Grundrechte-Report 2008, Seite 149

Nachdem die Griechen viele Jahre lang vergeblich die hohen Mauern von Troja berannt hatten, ersann der kluge Odysseus eine List: Die Griechen bauten ein riesiges hölzernes Pferd, in dessen Bauch sich eine Anzahl mutiger Krieger versteckte. Die Trojaner sahen von den Zinnen ihrer Stadt, wie das griechische Heer abzog. Das hölzerne Pferd hielten sie für ein Geschenk an die Götter. Sie rissen eine Bresche in ihre Mauer, zogen das Pferd in die Stadt und feierten ausgiebig den vermeintlich guten Ausgang des Krieges. In der Nacht jedoch kletterten die griechischen Krieger leise aus dem Bauch des Pferdes, überwältigten die Wachen und öffneten ihrem zurückkehrenden Heer die Stadttore. Es folgte ein furchtbares Gemetzel, Troja sank in Schutt und Asche. So lesen wir es in den Heldenepen des griechischen Altertums.

Für heutige Internet-Nutzer können ihnen heimlich zugespielte Programme ebenfalls eine verheerende Wirkung entfalten, wenn auch nicht so blutig wie beim Trojanischen Pferd. Solche Programme können Dateien oder sogar die Festplatte zerstören, sie können aber auch die Inhalte der Dateien, abgespeicherte E-Mails u. a. an den Absender dieses Programms übermitteln, ohne dass der Betroffene dies merkt. In der Computerszene werden solche Spionageprogramme etwas ungenau als „Trojaner“ bezeichnet. Wer sich als „Hacker“ solcher Programme bedient, sollte wissen, dass das „Ausspähen“ besonders gesicherter Daten nach § 202 a Strafgesetzbuch strafbar ist.

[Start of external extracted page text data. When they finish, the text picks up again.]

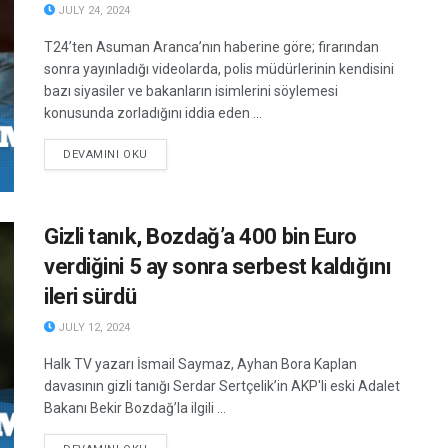
JULY 24, 2024
T24’ten Asuman Aranca’nın haberine göre; firarından
sonra yayınladığı videolarda, polis müdürlerinin kendisini
bazı siyasiler ve bakanların isimlerini söylemesi
konusunda zorladığını iddia eden ...
DETAILS
DEVAMINI OKU
Gizli tanık, Bozdağ’a 400 bin Euro
verdiğini 5 ay sonra serbest kaldığını
ileri sürdü
JULY 12, 2024
Halk TV yazarı İsmail Saymaz, Ayhan Bora Kaplan
davasının gizli tanığı Serdar Sertçelik’in AKP'li eski Adalet
Bakanı Bekir Bozdağ’la ilgili ...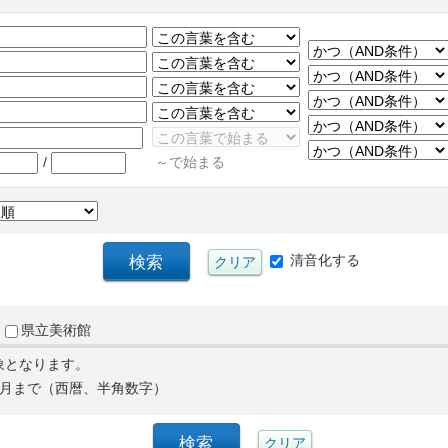
/
～で始まる
清音化する
県立美術館
象となります。
月まで（西暦、半角数字）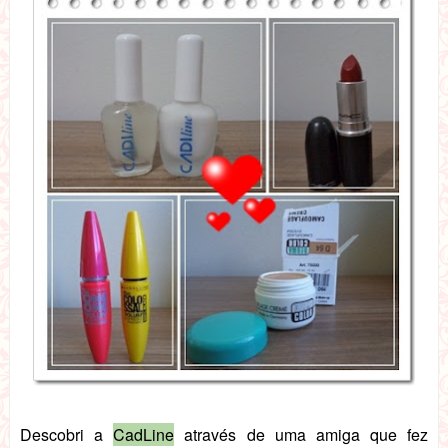
Descobri a
CadLine
através de uma amiga que fez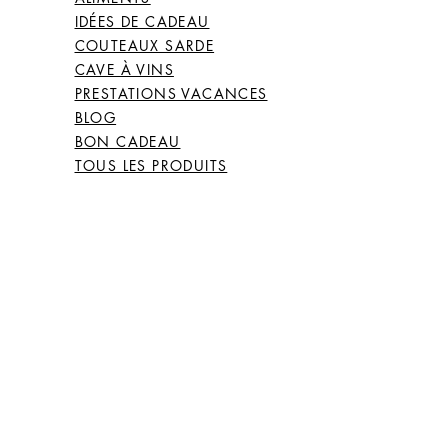
IDÉES DE CADEAU
COUTEAUX SARDE
CAVE À VINS
PRESTATIONS VACANCES
BLOG
BON CADEAU
TOUS LES PRODUITS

Deutsche Sicher­heits­be­hörden betätigen sich als „Hacker“

Gleichwohl haben in den letzten Jahren auch deutsche Sicherheitsbehörden versucht, Daten, die sich auf den Computern verdächtiger Personen befinden, durch den Einsatz solcher „Trojaner“-Programme heimlich auszuspähen. U. a. stellte der Generalbundesanwalt im Herbst 2006 den Antrag auf richterliche Genehmigung einer solchen „verdeckten Online-Durchsuchung“, der aber vom zuständigen Ermittlungsrichter des Bundesgerichtshofes abgelehnt wurde. Mit Beschluss vom 31. Januar 2007 bestätigte der zuständige Senat dieses Gerichts die ablehnende Entscheidung (Neue Juristische Wochenschrift 2007, S. 930). Eine solche Ausspähungsmaßnahme, so die Begründung, könne nicht als Durchsuchung im Sinne der Strafprozessordnung gewertet werden. Gegenüber einer strafprozessualen Durchsuchung, bei der die Ermittlungsbeamten in der betreffenden Wohnung körperlich anwesend sind, sei eine solche Ausforschung wegen ihrer Heimlichkeit als intensiverer Eingriff zu werten. Mangels einer gesetzlichen Ermächtigungsgrundlage sei eine solche „verdeckte Online-Durchsuchung“ unzulässig.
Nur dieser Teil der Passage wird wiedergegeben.